Among 222 patients who were not vaccinated for the season prior to the study (72% medically assessed to be at high risk), 42% in the self-benefit frame chose to receive a vaccination compared with 34% in the social-benefits frame, but the difference was not statistically significant (adjusted odds ratio (aOR)=1.63, 95% confidence interval (CI) 0.90 to 2.95, p=0.108). Among 72 patients who sought and received the doctor's recommendation, 47 chose to receive vaccination (65.3%), in comparison to 38 of 150 (25.3%) patients who did not seek recommendation.
Exploratory analysis showed that the effect of messages depended on patient perception of risk group membership. While objective risk group membership did not moderate the effect of the messages on vaccine uptake, emphasis on self-benefit was more influential among patients who perceived themselves to be in the risk group (aOR=6.22, 95% CI 1.69 to 22.88, p=0.006). This is consistent with both empirical evidence that high risk perceptions motivate preventive health behaviour such as vaccination and with theoretical evidence that self-focused message will be affectively more salient for those with higher perceptions of risk group membership.
Reasons for vaccination focused primarily on self-benefit (67%) rather than social-benefit (5%). Among those who decided not to receive the vaccine, the most common reasons for rejection were found to be "self-confidence" such as "I never catch the flu" (26%), "current health conditions" such as receiving other treatments (26%), "vaccine mistrust" (15%), and "lack of experience or knowledge regarding the vaccine" (14%). Although "self-protection" was a more prevalent reason in the self-benefit (61%) than in the social-benefit treatment (39%), no statistically significant difference due to experimental manipulations was observed for any category in either acceptance or refusal reasons.
As a consequence of the intervention, 85 of 222 (38%) patients who were not yet vaccinated for the flu season chose to receive vaccination. Including the 22 participants who were already vaccinated at the start of the study, rate of vaccination by the end of the study was 44%. These values indicate substantial improvements over previous year rate of 16% vaccination among all 244 study participants, as well as over the 2006 vaccination rates of 6-19% among high-risk groups in Turkey.
However, not a single one of the 244 free vaccination tickets were brought back to the hospital to receive free vaccination. The researchers conjecture that patients either failed to pass the tickets on to others or when they did, they failed to persuade others to vaccinate. Either of these cases can be interpreted as evidence against strong prosocial motives in vaccination among a high-risk group.

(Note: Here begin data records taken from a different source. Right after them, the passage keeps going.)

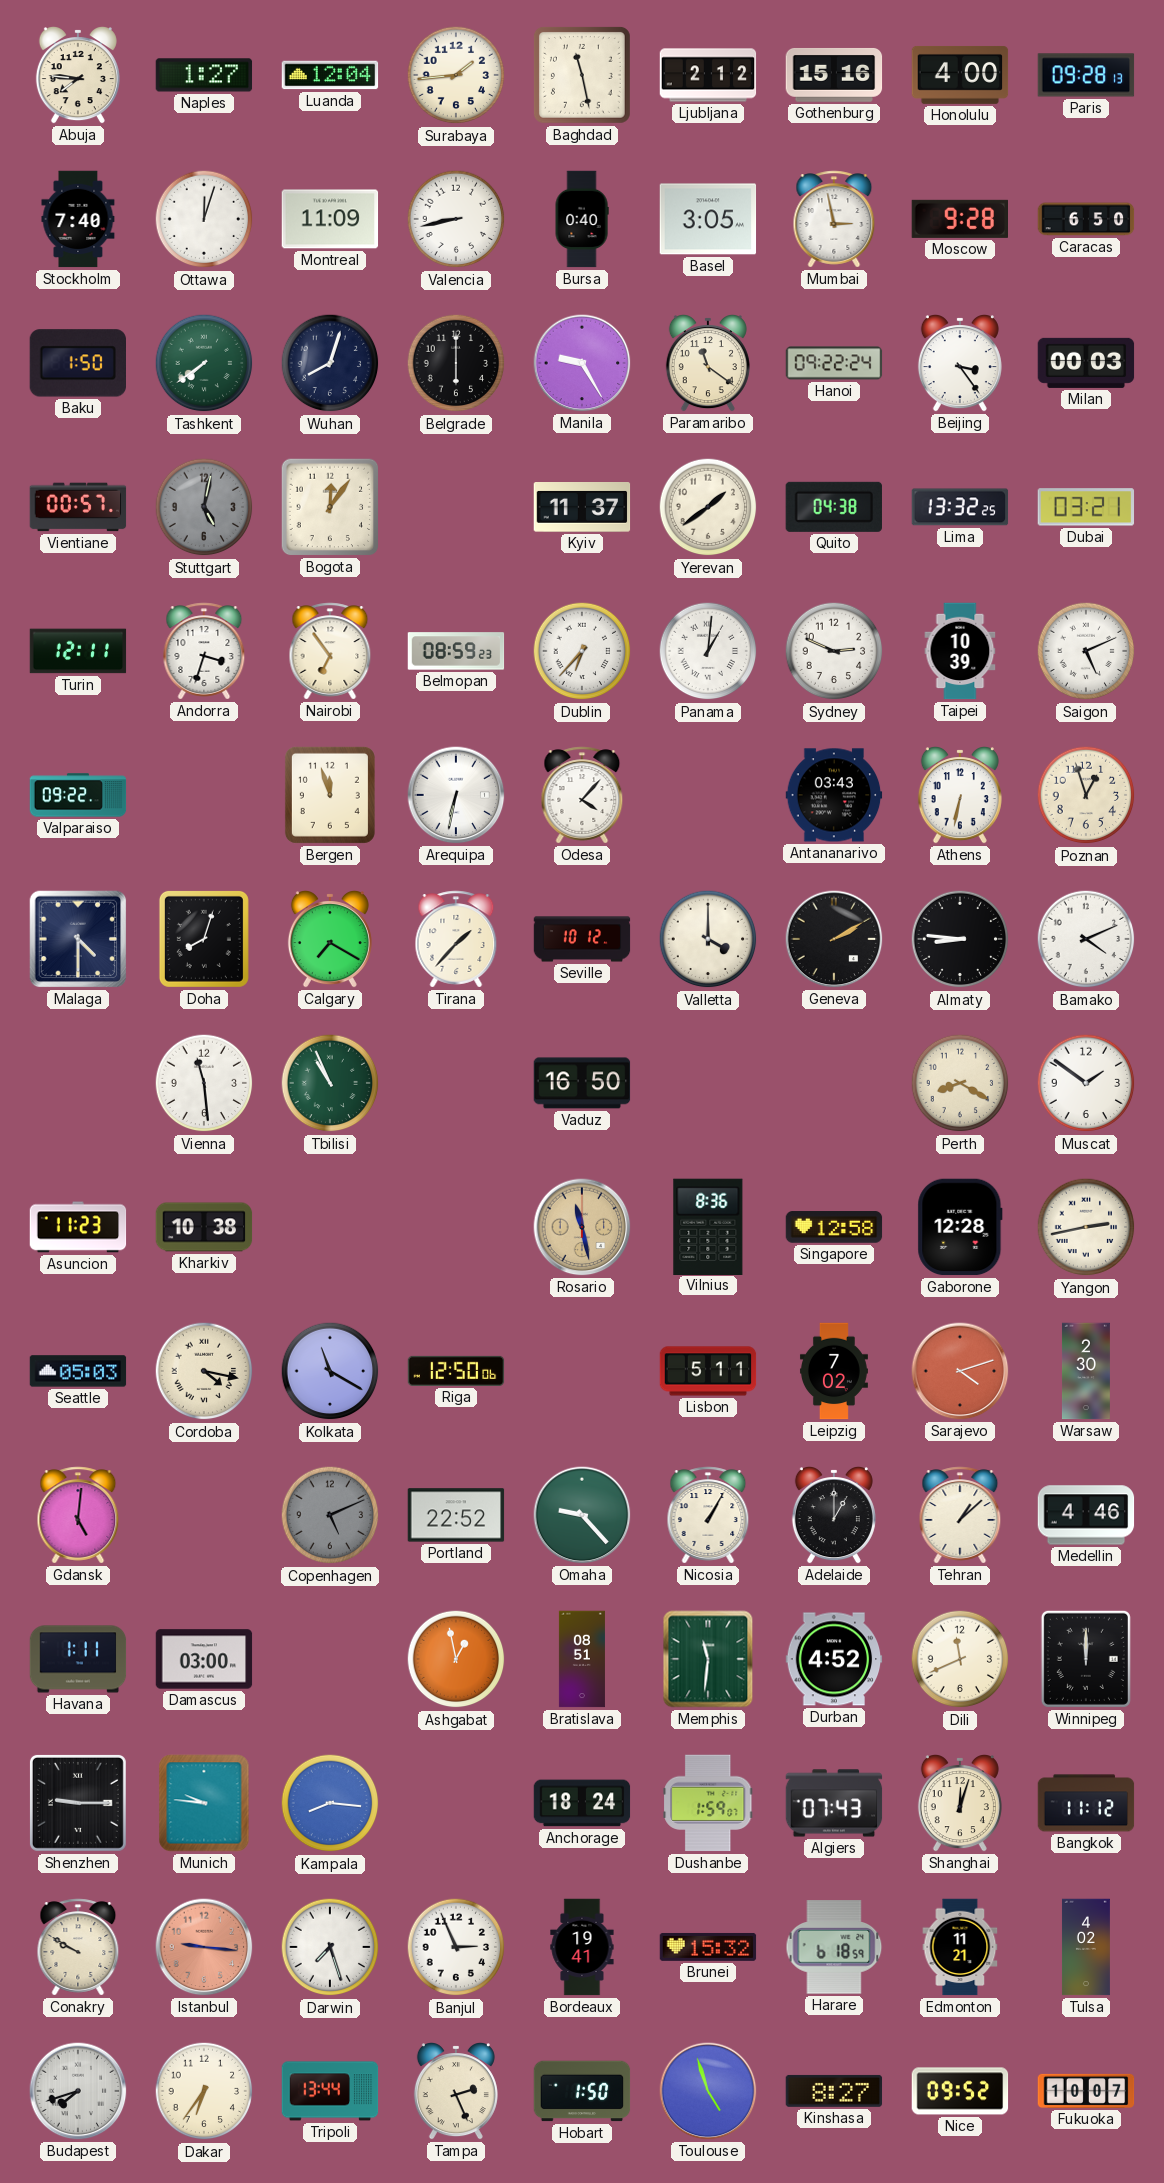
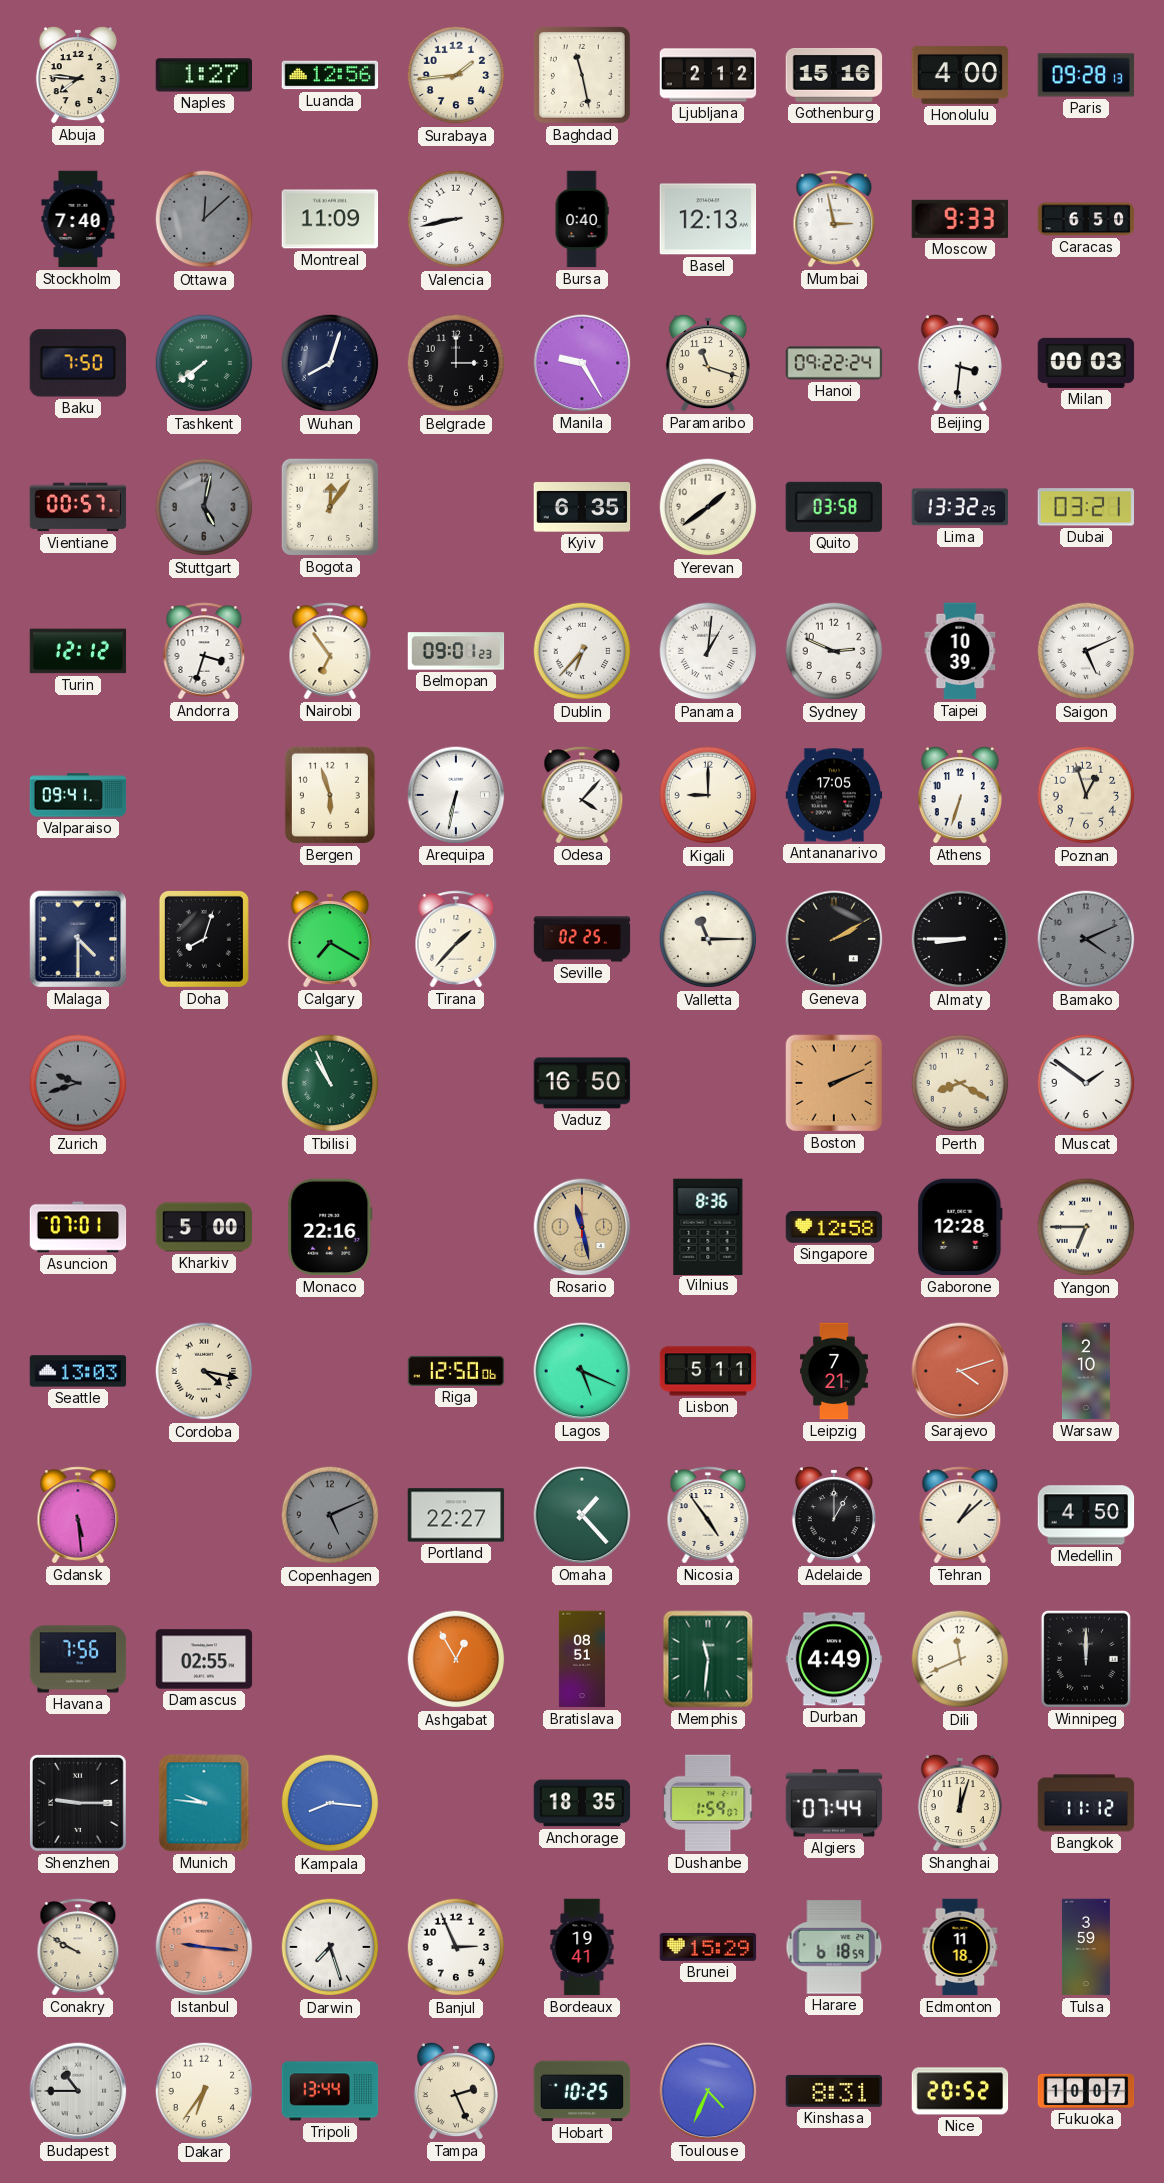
Luanda: 12:04 -> 12:56
Ottawa: 12:03 -> 12:08
Ottawa dial: white -> grey
Basel: 3:05 -> 12:13
Moscow: 9:28 -> 9:33
Baku: 1:50 -> 7:50
Belgrade: 6:00 -> 3:00
Paramaribo: 11:21 -> 11:18
Beijing: 3:24 -> 3:31
Kyiv: 11:37 -> 6:35
Quito: 04:38 -> 03:58
Turin: 12:11 -> 12:12
Belmopan: 08:59 -> 09:01
Valparaiso: 09:22 -> 09:41
Bergen: 11:57 -> 5:57
Kigali: none -> 9:00
Antananarivo: 03:43 -> 17:05
Athens: 6:32 -> 6:33
Seville: 10:12 -> 02:25
Valletta: 4:00 -> 11:15
Almaty: 8:46 -> 8:45
Bamako dial: white -> grey
Zurich: none -> 9:42
Vienna: 11:29 -> none
Boston: none -> 2:11
Asuncion: 11:23 -> 07:01
Kharkiv: 10:38 -> 5:00
Monaco: none -> 22:16
Yangon: 2:43 -> 6:45
Seattle: 05:03 -> 13:03
Kolkata: 11:20 -> none
Lagos: none -> 5:19
Leipzig: 7:02 -> 7:21
Warsaw: 2:30 -> 2:10
Gdansk: 5:01 -> 5:29
Portland: 22:52 -> 22:27
Omaha: 9:23 -> 1:23
Nicosia: 1:05 -> 4:54
Medellin: 4:46 -> 4:50
Havana: 1:11 -> 7:56
Damascus: 03:00 -> 02:55
Ashgabat: 12:58 -> 12:55
Durban: 4:52 -> 4:49
Anchorage: 18:24 -> 18:35
Algiers: 07:43 -> 07:44
Brunei: 15:32 -> 15:29
Edmonton: 11:21 -> 11:18
Tulsa: 4:02 -> 3:59
Budapest: 7:42 -> 10:45
Hobart: 1:50 -> 10:25
Toulouse: 4:57 -> 4:34
Kinshasa: 8:27 -> 8:31
Nice: 09:52 -> 20:52
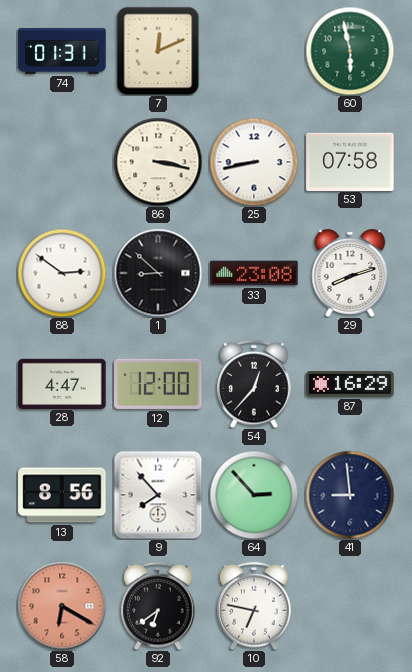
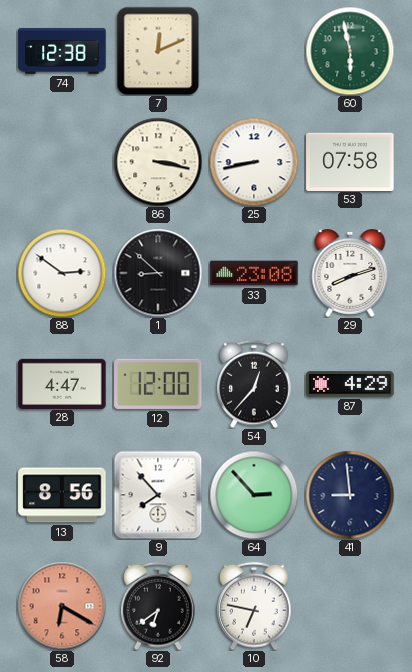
74: 01:31 -> 12:38
87: 16:29 -> 4:29
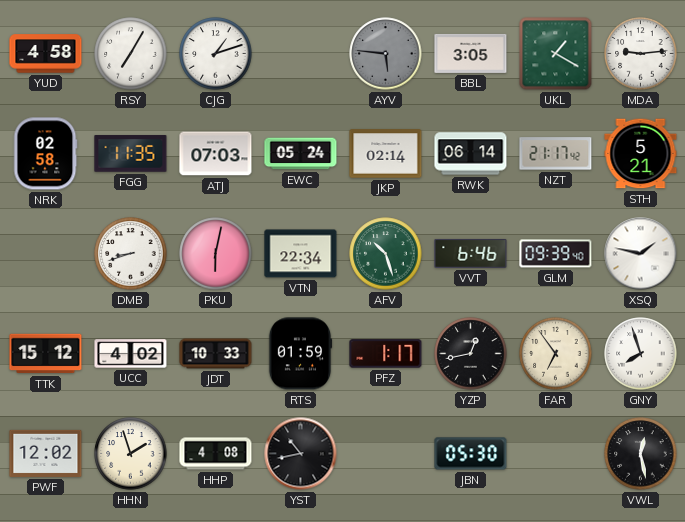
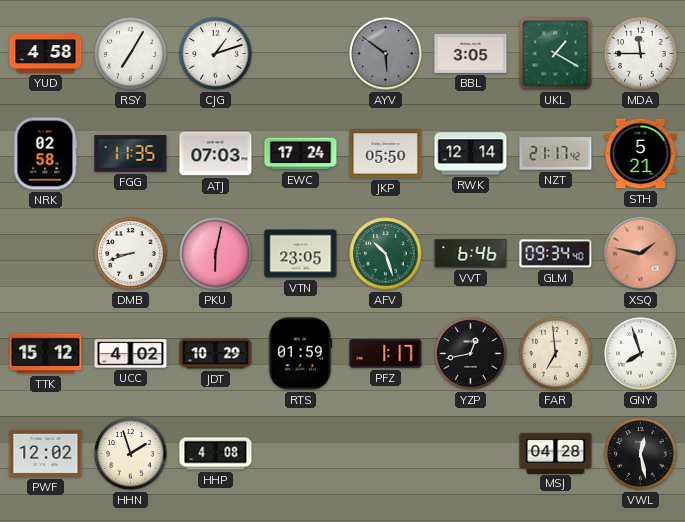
AYV: 5:46 -> 5:51
MDA: 9:14 -> 11:45
EWC: 05:24 -> 17:24
JKP: 02:14 -> 05:50
RWK: 06:14 -> 12:14
VTN: 22:34 -> 23:05
GLM: 09:39 -> 09:34
XSQ dial: white -> salmon
JDT: 10:33 -> 10:29
FAR: 6:54 -> 6:59
YST: 10:43 -> none
JBN: 05:30 -> none
MSJ: none -> 04:28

In contrast to the literature observing intentions of low-risk populations, this study found no evidence that social-benefit motivates actual vaccination behaviour among a high-risk patient population. Instead, those who self-categorise as being in the high-risk group are more motivated by the self-benefit message. The results suggest that a stratified approach can improve coverage: Even if an emphasis on social-benefit could be effective among low-risk groups, an emphasis on self-benefit holds more promise for increasing vaccination in medical organisational settings where high-risk groups are prevalent. They therefore suggest that heterogeneity of risk groups and their perceptions should be taken into account when formulating vaccine advocacy policies.